Woke up at 2:30 or so and read Annie Proulx’s People In Hell Just Want A Drink Of Water. “ . . . the endlessly repeated flood of morning light. You begin to see that God does not owe us much beyond that.” On which note I went outside with the dogs. Yesterday’s long snow yielded little accumulation – a few inches of frosty sand already being blown into ridges and furrows by the hissing wind. I shoveled the lower part of the driveway, clearing the berm left by midnight snowplows, then tossed the shovel under a tree and went walking. Few lights in the houses at that hour, the streets quiet and empty.
And fewer still once we left the road for the blowy field below the old homestead, making our way between stalks of old hay jutting up like quills through the ragged blanket of snow. The southeast sky was oddly bright, thin banks of cloud layered across one another, each glowing as if filled with candles.

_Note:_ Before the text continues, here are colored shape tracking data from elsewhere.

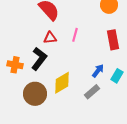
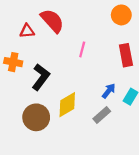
red triangle: (50, 38) -> (27, 31), moved
orange cross: (15, 65) -> (13, 62), moved

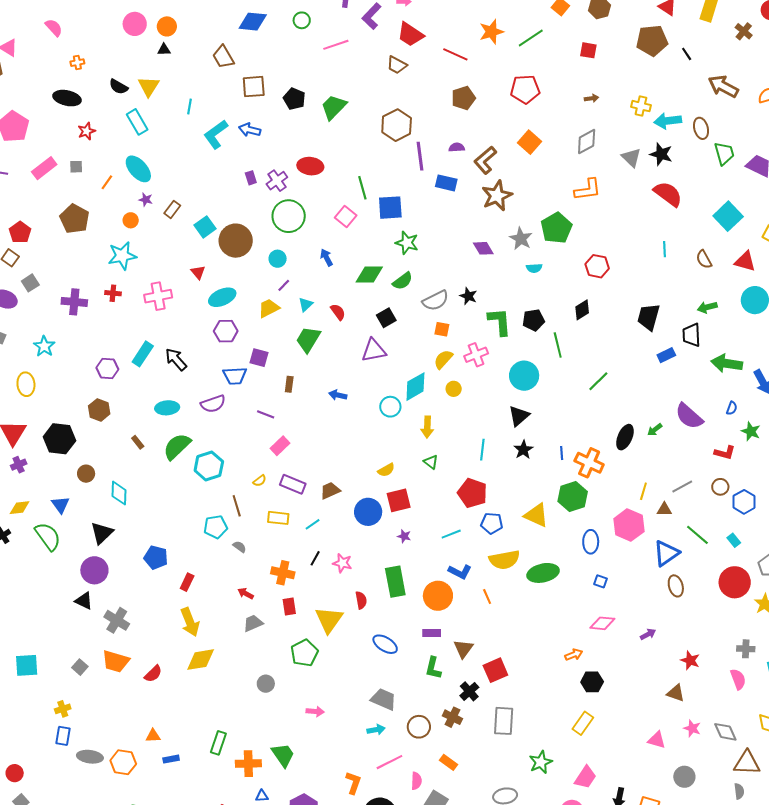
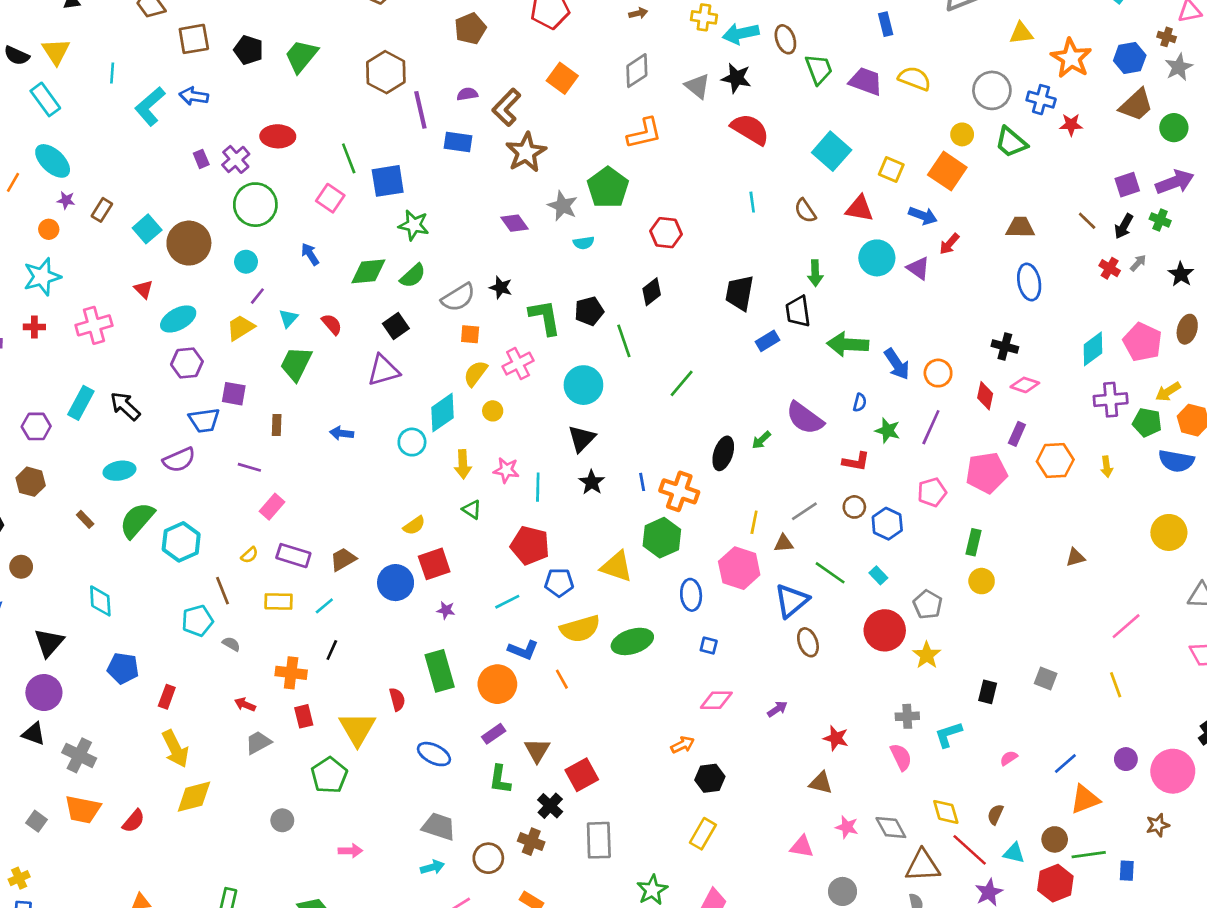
green arrow: (707, 307) -> (815, 273), turned -72
cyan diamond: (119, 493) -> (100, 601), moved
pink star: (342, 563) -> (506, 470), moved
purple rectangle: (432, 633) -> (494, 734), turned -30

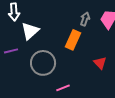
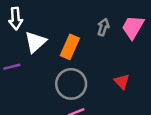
orange rectangle: (73, 40) -> (70, 47), moved
gray circle: (43, 63) -> (71, 84), moved

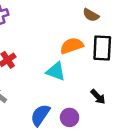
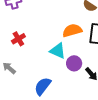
purple circle: (70, 117) -> (74, 63), moved

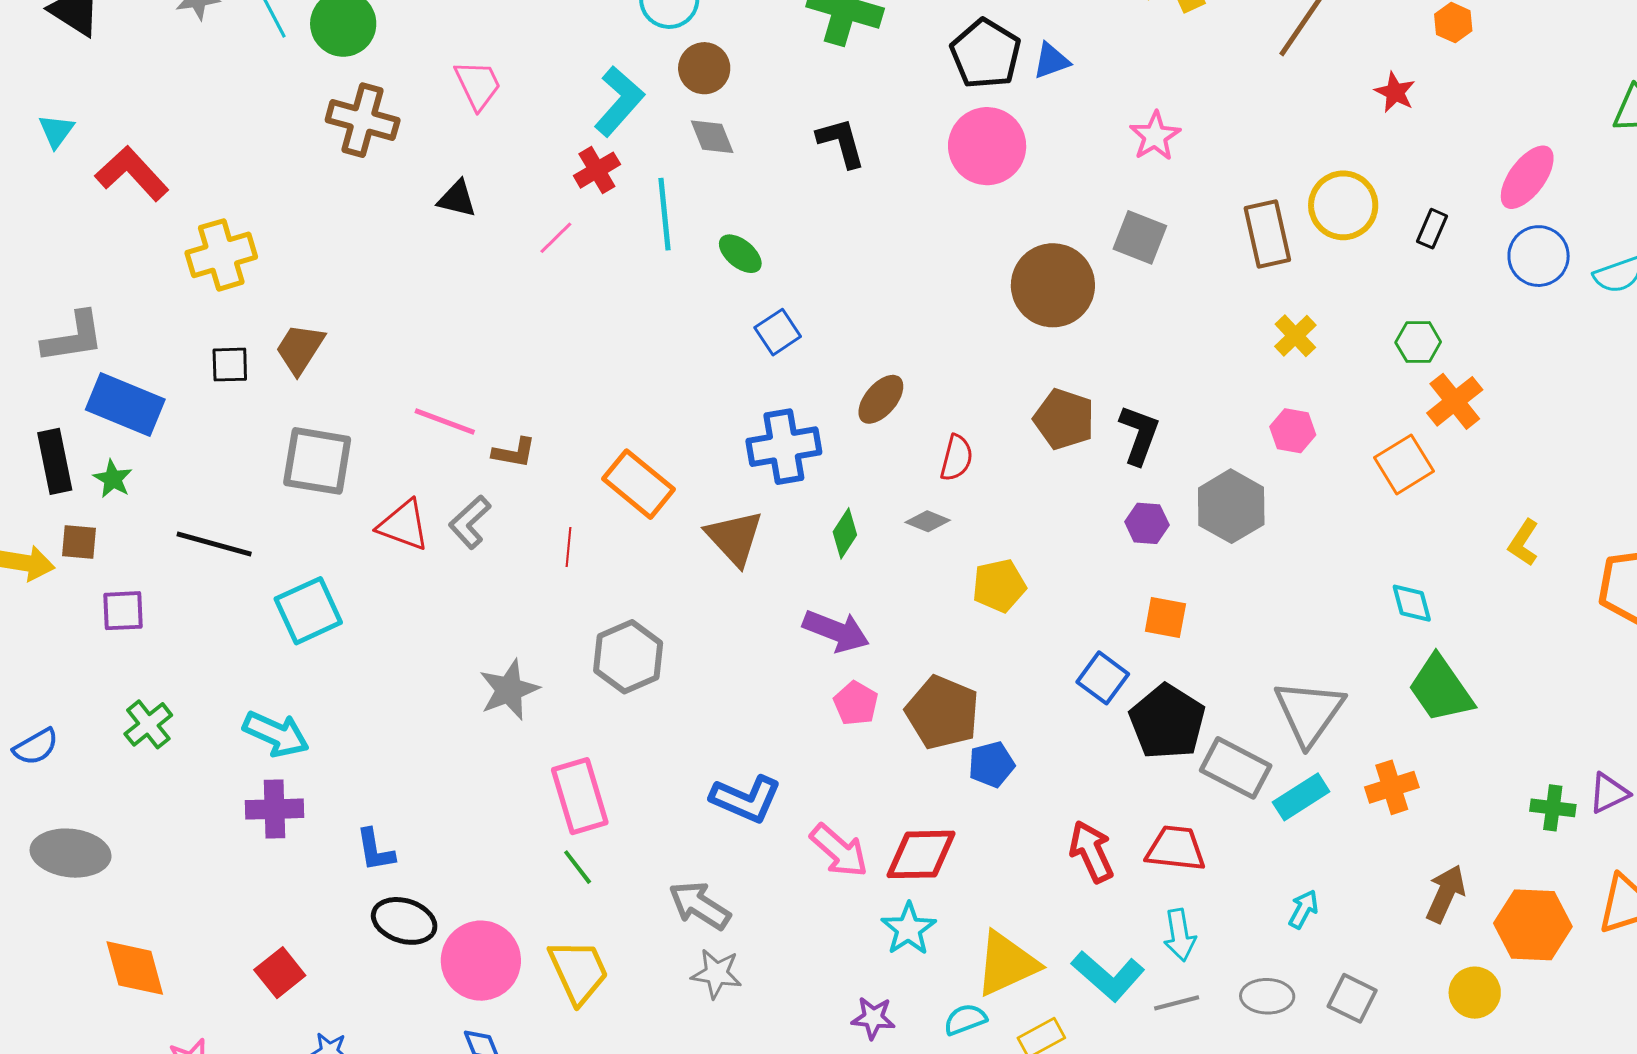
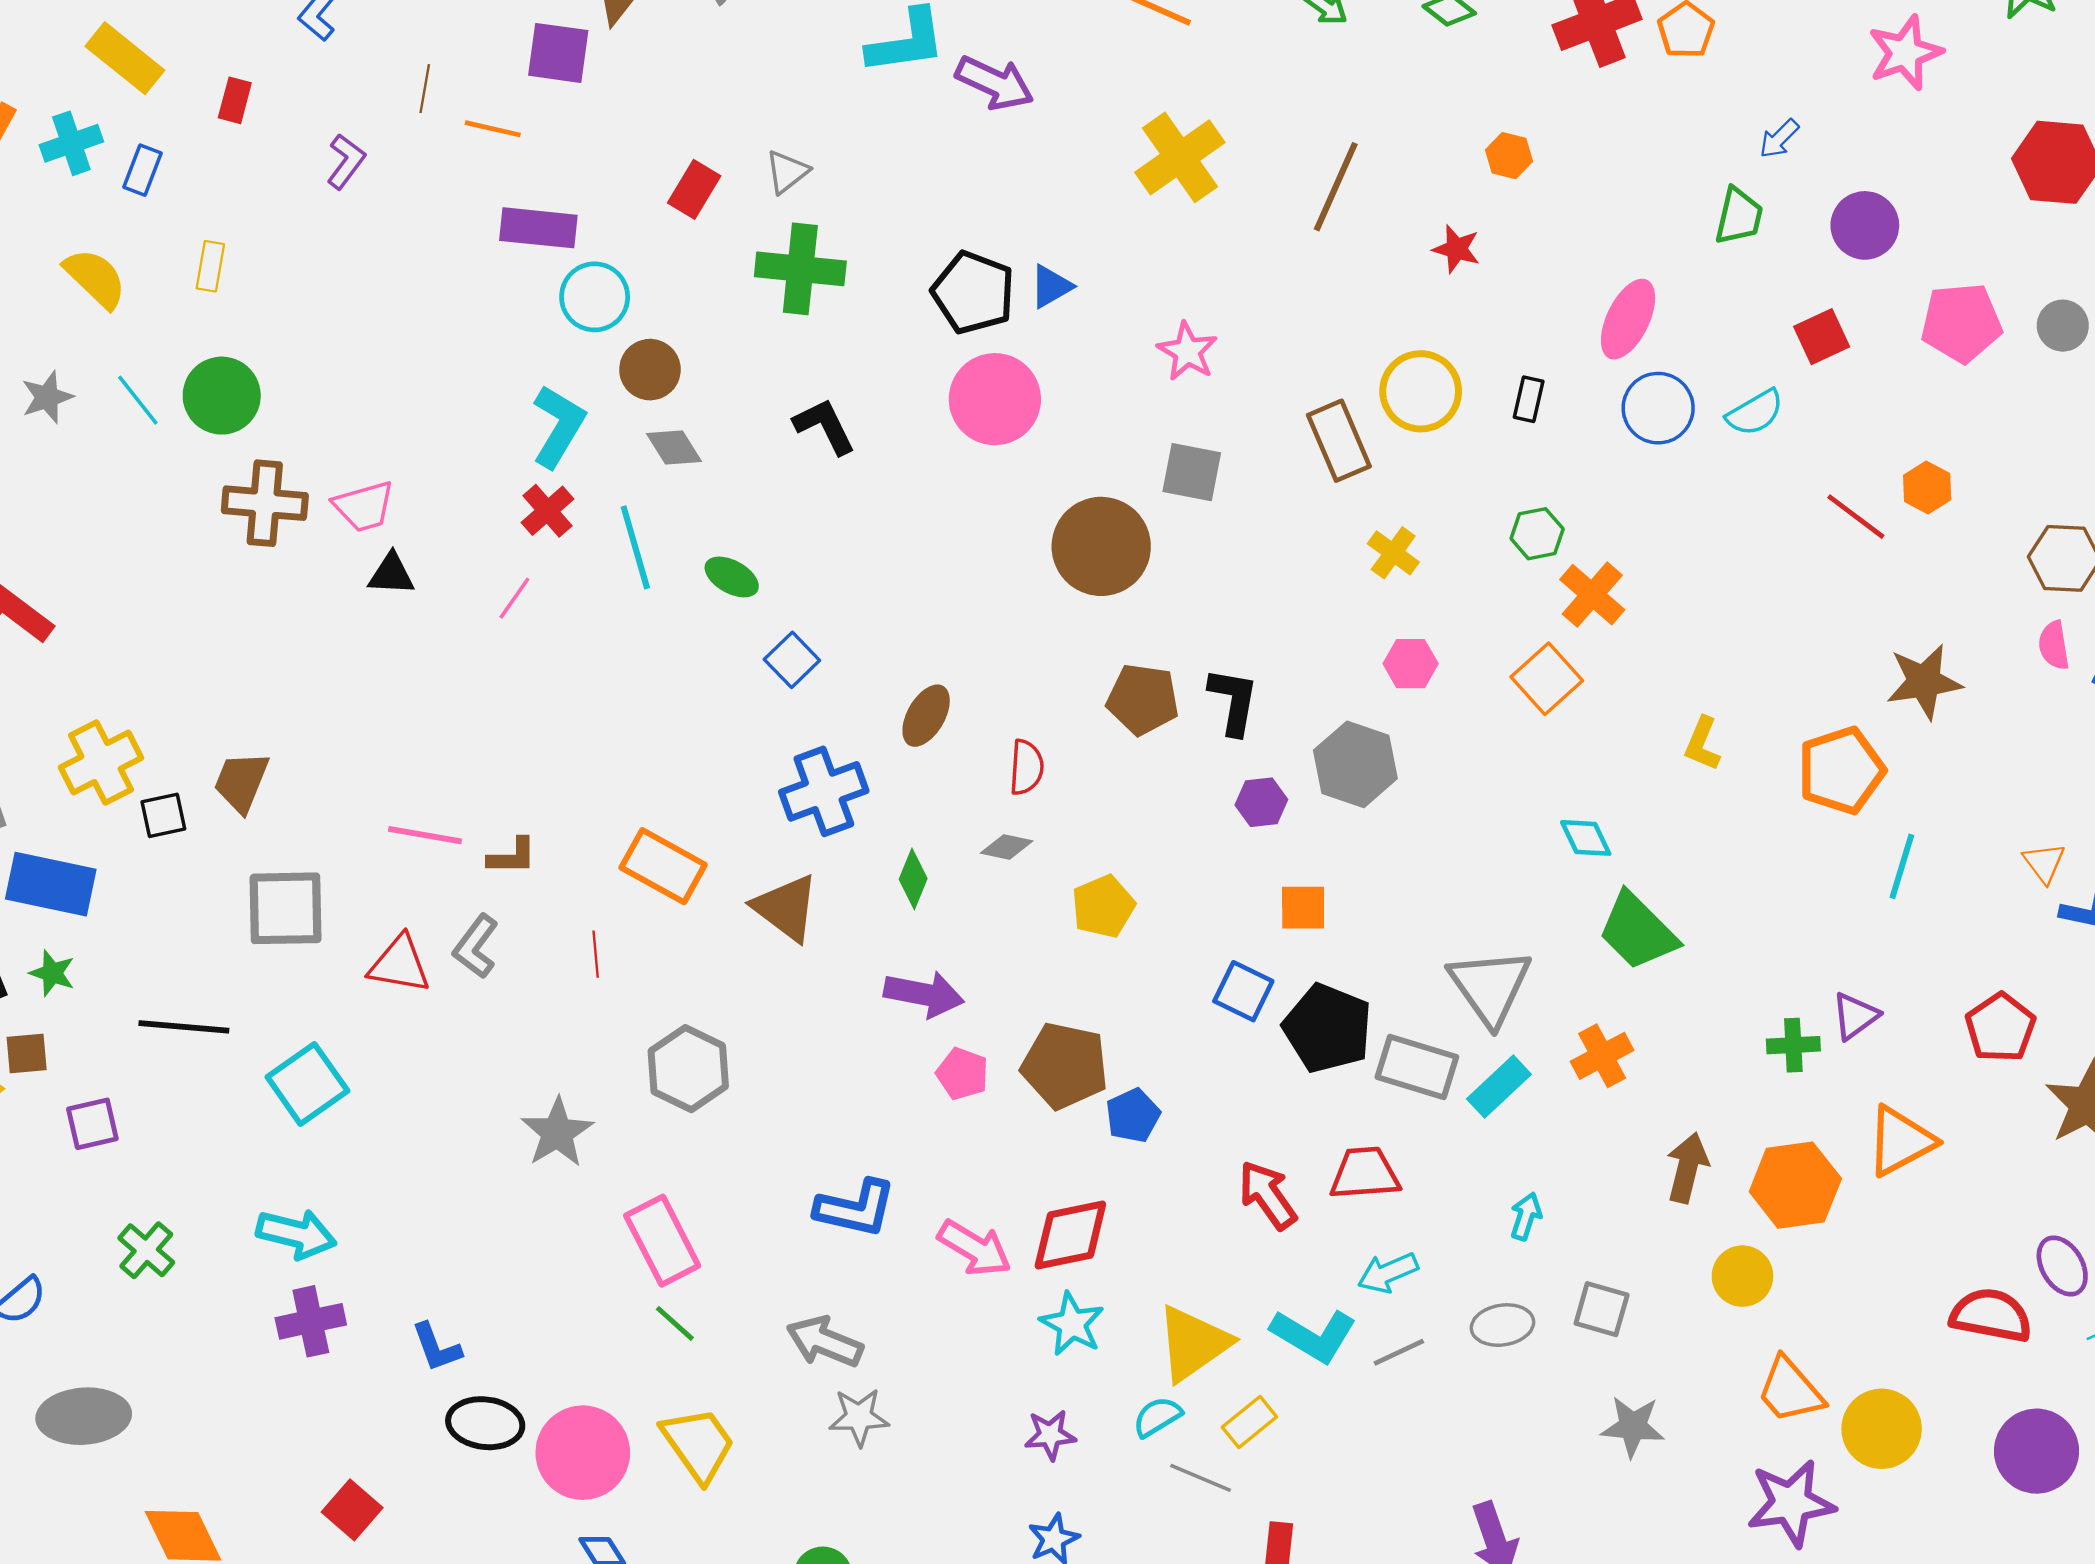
pink trapezoid: (478, 85) -> (364, 506), moved, turned 110
yellow cross: (221, 255) -> (101, 763), moved
cyan arrow: (1180, 935) -> (1388, 1273), turned 87

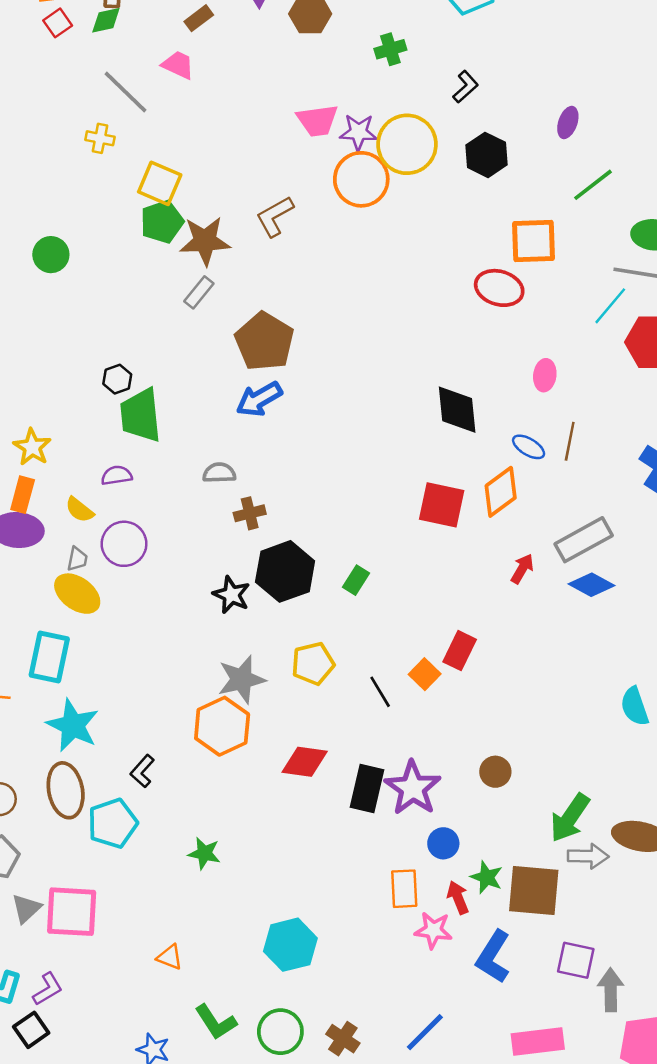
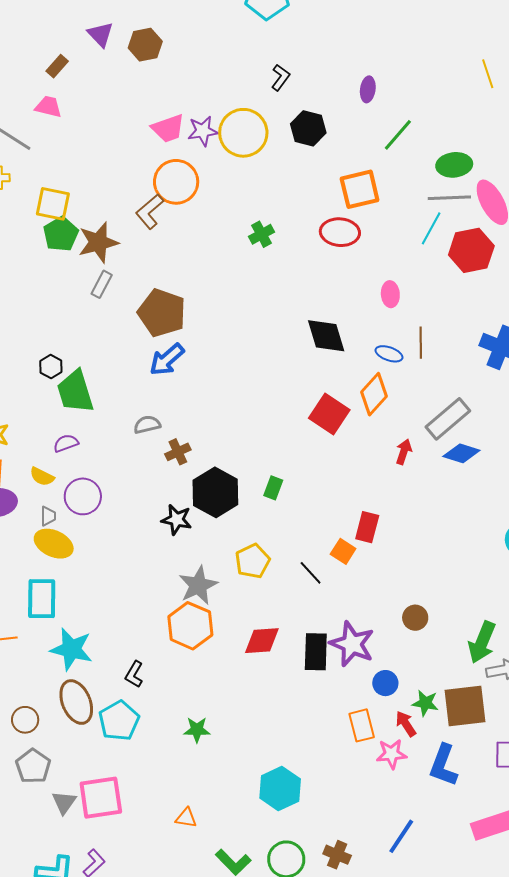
green cross: (390, 49) -> (262, 234), moved
orange circle: (361, 179) -> (176, 182), moved
red square: (442, 505) -> (329, 414), turned 33

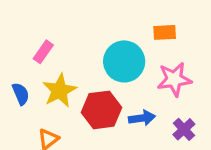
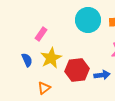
cyan circle: (124, 61) -> (88, 20), moved

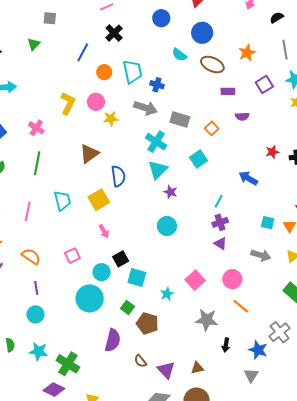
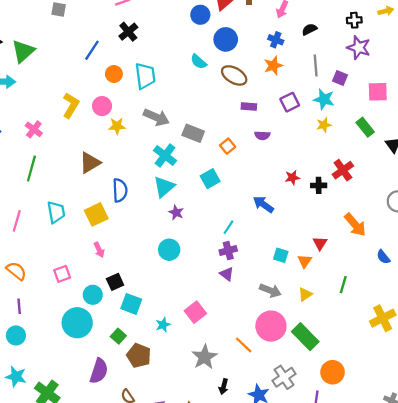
blue circle: (161, 18) -> (200, 15), moved
green triangle: (34, 44) -> (23, 51), moved, size x1.6
blue cross: (157, 85) -> (276, 40), moved
pink circle: (232, 279) -> (271, 326), moved, size x1.4
gray star: (207, 320) -> (205, 357), turned 30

The many stars were blurry, and a faint trail of jet exhaust floated overhead like a shadow, a ghostly seam that might at any moment burst.
What is happiness? Was it that moment, the mind unable to do anything but stare in widening circles, amazed at the world, entertaining itself by searching for perfect words? I wasn’t often happy as a child, nor for many years after, though I understand this now to be a failure of recognition more than anything else. I woke early one morning and sat on a fence watching a pheasant cock courting a hen, and later got a detention for falling asleep in class. What was algebra compared to wild love? Happy was mostly family members and neighbors lit up with booze, raucous and loud like embodied exclamation points. Not until my early twenties or so, reading Thoreau closely for the first time, through a lens provided by the poet Jack Gilbert, and later Wendell Berry, did I begin to see that there was such a state as natural, serious joy which, rather than call attention to itself, simply burned low and fierce in an interior way, always illuminating if not the face of Christ then at least the next step along the way.
Out near the middle of the field both dogs drew up short, staring intently into the windy darkness. As happens these days, I heard voices out there – high ones this time, out where the bracken begins to slope down towards the contaminated feeder pond. Unhappy ghosts singing to whoever will hear their woe. It wasn’t fear that turned me back, so much as the desire to return the dogs’ loyalty and heed their own apprehension. They would barrel into hell if I gave the order. It seemed a small gift indeed to spare them forward motion in that moment.
You who are the chosen one of Christ must hear and see, with ears and eyes not of the body! The winds seemed to enlarge themselves as we came back to the house, the shovel blown back into the driveway as if to signal a job unfinished. Hours later, writing it all down, I feel foolish and uncertain, as if joy of any kind were someone else’s inheritance. And yet I can hear it all still – the high lonesome voices, the howling wind, the hard breathing of the dogs as they raced before me, and the ancient song that underlies it all, binds it up in melody, as it always has. These sentences bear awkward witness: I am happy, against all odds.